With the global demand for synthetic fibers on the rise, I think it’s fair to say that it’s not just the manufacturers who are to blame. We, the consumer, need to wake up and realize that our need for fast fashion is having an unbelievably detrimental effect on the planet.
A little on cotton vs. polyester:
– uses large quantities of pesticides and fertilizers to grow
– these are emitted into our atmosphere
– polluting the air we breathe and water we drink
– it also takes a great deal of water to produce cotton
– uses much less water in production
– uses toxins (but not generally released into the enviro)
– some companies are using recycled plastic bottles to turn them into polyester clothing
Sounds good right?
Every day we throw away billions and billions of plastic bottles, proving that we all need to use way less of it in our daily lives. Now yes there are companies working hard to recycle those plastic bottles and turn them into useable goods for our homes. But there is way more to the story.
You see every time you wash a synthetic fabric, regardless of how it’s made (new or from recycled goods), tiny pieces of fabric called microfibres break off and head right down the drain, hundreds of thousands of them in fact! And the older the item is, the bigger the problem. Water treatment plants are not able to pull these tiny fibers out so they end up in our rivers, lakes, and oceans.
In the ocean, they absorb other toxins lurking about, toxins like petrol and pesticides that fish end up eating and yep and we end up eating because we eat the fish.
Scientists estimate that there are 1.4 million trillion microbes floating around in the ocean.
So even if we buy less synthetic clothing (we should) it’s really up to the companies to find better ways to manufacture these goods or phase them out altogether (and that’s never going to happen).
Aside from the chemicals swimming about in our oceans, it takes a great deal of energy to produce goods made from polyester and that my friends are a major contributor to global climate change.

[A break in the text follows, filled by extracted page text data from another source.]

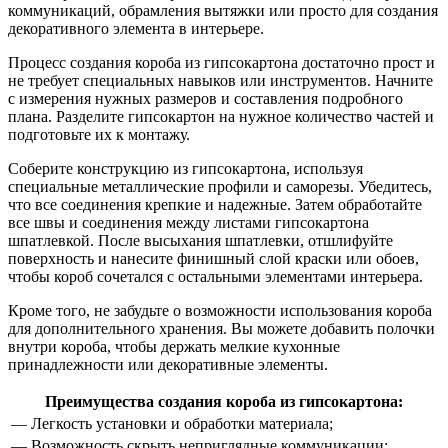
коммуникаций, обрамления вытяжки или просто для создания
декоративного элемента в интерьере.
Процесс создания короба из гипсокартона достаточно прост и
не требует специальных навыков или инструментов. Начните
с измерения нужных размеров и составления подробного
плана. Разделите гипсокартон на нужное количество частей и
подготовьте их к монтажу.
Соберите конструкцию из гипсокартона, используя
специальные металлические профили и саморезы. Убедитесь,
что все соединения крепкие и надежные. Затем обработайте
все швы и соединения между листами гипсокартона
шпатлевкой. После высыхания шпатлевки, отшлифуйте
поверхность и нанесите финишный слой краски или обоев,
чтобы короб сочетался с остальными элементами интерьера.
Кроме того, не забудьте о возможности использования короба
для дополнительного хранения. Вы можете добавить полочки
внутри короба, чтобы держать мелкие кухонные
принадлежности или декоративные элементы.
Преимущества создания короба из гипсокартона:
— Легкость установки и обработки материала;
— Возможность скрыть неприглядные коммуникации;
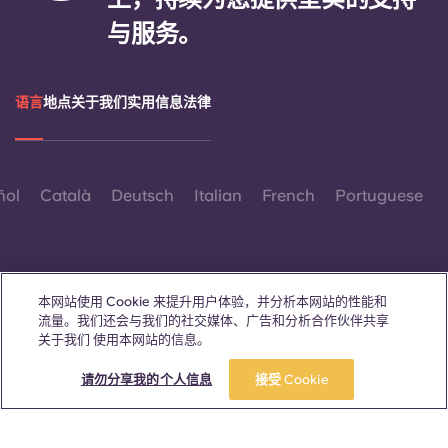
与服务。
语言
地点
关于我们
实用信息
法律
ñol
Català
Deutsch
Italian
French
Portuguese
本网站使用 Cookie 来提升用户体验，并分析本网站的性能和
流量。我们还会与我们的社交媒体、广告和分析合作伙伴共享
联系我们
关于我们 使用本网站的信息。
立即预订
参观一下
请勿分享我的个人信息
接受 Cookie
© 2026。保留所有权利。
本网站中凡出现特定性别词汇之处，均适用于所有人，不分性别。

When you compare the qualities of cotton vs polyester, the first is biodegradable the is latter not.
Biodegradable means “a subject or object is capable of being decomposed by bacteria or other living organisms.” Cotton does not have a snowball’s chance in hell to biodegrade because most cotton ends up in the landfill.
No matter which way you look at it the production of fabrics to meet the demand is simply destroying the planet, one yoga pant at a time.
At the end of it all, almost all of your clothes will actually be plastic!
So what can we do? Pay close attention to your labels and opt for the following:
Linen (made from flax)
Jute (a very coarse fiber used for things like carpets, not clothing)
The bottom. I think, is to be a conscious consumer! And to push manufacturers to give us more sustainable choices.